> [Instructions for the task]:
Write out all of the listing exactly. Add nothing to it.
= = = = =
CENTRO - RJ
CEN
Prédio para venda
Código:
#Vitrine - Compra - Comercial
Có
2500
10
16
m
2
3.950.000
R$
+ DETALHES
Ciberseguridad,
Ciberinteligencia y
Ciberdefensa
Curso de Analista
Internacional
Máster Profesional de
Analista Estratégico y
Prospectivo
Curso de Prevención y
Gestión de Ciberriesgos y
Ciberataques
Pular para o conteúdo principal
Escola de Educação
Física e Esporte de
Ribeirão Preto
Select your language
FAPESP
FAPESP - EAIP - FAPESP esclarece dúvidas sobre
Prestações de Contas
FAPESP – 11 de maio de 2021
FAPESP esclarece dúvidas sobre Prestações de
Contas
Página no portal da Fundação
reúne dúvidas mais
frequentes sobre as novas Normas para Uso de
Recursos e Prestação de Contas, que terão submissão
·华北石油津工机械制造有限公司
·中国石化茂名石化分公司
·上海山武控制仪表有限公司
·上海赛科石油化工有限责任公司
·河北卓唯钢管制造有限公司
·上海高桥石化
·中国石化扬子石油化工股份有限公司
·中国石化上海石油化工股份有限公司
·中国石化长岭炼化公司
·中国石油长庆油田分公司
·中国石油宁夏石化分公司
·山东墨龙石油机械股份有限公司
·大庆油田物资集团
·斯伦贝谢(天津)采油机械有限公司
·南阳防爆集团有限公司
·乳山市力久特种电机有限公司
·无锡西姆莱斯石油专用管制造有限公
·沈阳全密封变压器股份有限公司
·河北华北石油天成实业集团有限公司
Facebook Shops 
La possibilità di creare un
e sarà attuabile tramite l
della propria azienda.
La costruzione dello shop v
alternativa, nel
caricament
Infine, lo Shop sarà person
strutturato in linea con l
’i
= = = = =
> [Written solution]:
CENTRO - RJ
CEN
Prédio para venda
Código:
#Vitrine - Compra - Comercial
Có
2500
10
16
m
2
3.950.000
R$
+ DETALHES
Ciberseguridad,
Ciberinteligencia y
Ciberdefensa
Curso de Analista
Internacional
Máster Profesional de
Analista Estratégico y
Prospectivo
Curso de Prevención y
Gestión de Ciberriesgos y
Ciberataques
Pular para o conteúdo principal
Escola de Educação
Física e Esporte de
Ribeirão Preto
Select your language
FAPESP
FAPESP - EAIP - FAPESP esclarece dúvidas sobre
Prestações de Contas
FAPESP – 11 de maio de 2021
FAPESP esclarece dúvidas sobre Prestações de
Contas
Página no portal da Fundação
reúne dúvidas mais
frequentes sobre as novas Normas para Uso de
Recursos e Prestação de Contas, que terão submissão
·华北石油津工机械制造有限公司
·中国石化茂名石化分公司
·上海山武控制仪表有限公司
·上海赛科石油化工有限责任公司
·河北卓唯钢管制造有限公司
·上海高桥石化
·中国石化扬子石油化工股份有限公司
·中国石化上海石油化工股份有限公司
·中国石化长岭炼化公司
·中国石油长庆油田分公司
·中国石油宁夏石化分公司
·山东墨龙石油机械股份有限公司
·大庆油田物资集团
·斯伦贝谢(天津)采油机械有限公司
·南阳防爆集团有限公司
·乳山市力久特种电机有限公司
·无锡西姆莱斯石油专用管制造有限公
·沈阳全密封变压器股份有限公司
·河北华北石油天成实业集团有限公司
Facebook Shops 
La possibilità di creare un
e sarà attuabile tramite l
della propria azienda.
La costruzione dello shop v
alternativa, nel
caricament
Infine, lo Shop sarà person
strutturato in linea con l
’i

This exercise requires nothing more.